Quand le terme a-t-il été utilisé pour la première fois ?

Le terme est issu d’une marque créée par l’entreprise américaine Monsanto qui a imaginé un faux gazon pour le stade de baseball de Houston, dont l’équipe s’appelle les Astro – d’où la marque, “astroturfing”, qui désigne un faux gazon. En anglais, un mouvement populaire spontanée est appelée “grassroot”, du coup, astrotrufing peut être compris comme “faux grassroot”. Ceci dit, le concept date de bien avant. Nixon avait une équipe à la Maison Blanche dont les membres se faisaient passer pour des citoyens ordinaires en écrivant aux courriers des lecteurs des médias américains pour chanter les louanges de sa politique. Dans Jules César de Shakespeare, Cassius envoie à Brutus de faux courriers censés être écrits par des citoyens ordinaires l’incitant à renverser César.

Qui, exactement, met en place des stratégies d’astroturfing ? Les gouvernements ?

Nombreux sont les Etats à pratiquer l’astroturfing dans le but d’influencer l’opinion publique.

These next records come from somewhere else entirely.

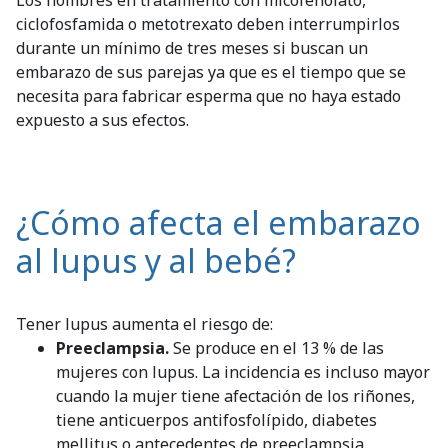
ciclofosfamida o metotrexato deben interrumpirlos
durante un mínimo de tres meses si buscan un
embarazo de sus parejas ya que es el tiempo que se
necesita para fabricar esperma que no haya estado
expuesto a sus efectos.
¿Cómo afecta el embarazo
al lupus y al bebé?
Tener lupus aumenta el riesgo de:
Preeclampsia.
Se produce en el 13 % de las
mujeres con lupus. La incidencia es incluso mayor
cuando la mujer tiene afectación de los riñones,
tiene anticuerpos antifosfolípido, diabetes
mellitus o antecedentes de preeclampsia.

La Chine est célèbre pour sa “water army”, une véritable armée de plus de 280 000 fonctionnaires, qui passe son temps à diffuser les messages du gouvernement sur les réseaux sociaux. La Corée du Sud également, a par exemple lourdement influencé l’opinion publique lors des présidentielles de 2012 avec une vaste opération de diffamation du candidat de l’opposition, orchestrée à travers un vaste réseau de faux comptes sur Twitter, opéré par les services secrets.

Les Etats-Unis, suite à une fuite orchestrée par Anonymous, ont montré qu’ils développaient des outils pour mettre en place des opérations d’astroturfing. Snowden a révélé que le CGHQ – les services de renseignement anglais – faisait de même et savait manipuler n’importe quel sondage, tels que ceux que vous trouvez quotidiennement sur les sites médias. Cela n’inquiétait personne jusqu’à ce que l’astrotrufing apparaisse, avec la Big Data, la psychométrie et les fake news, comme le fer de lance de la campagne électorale de Donald Trump.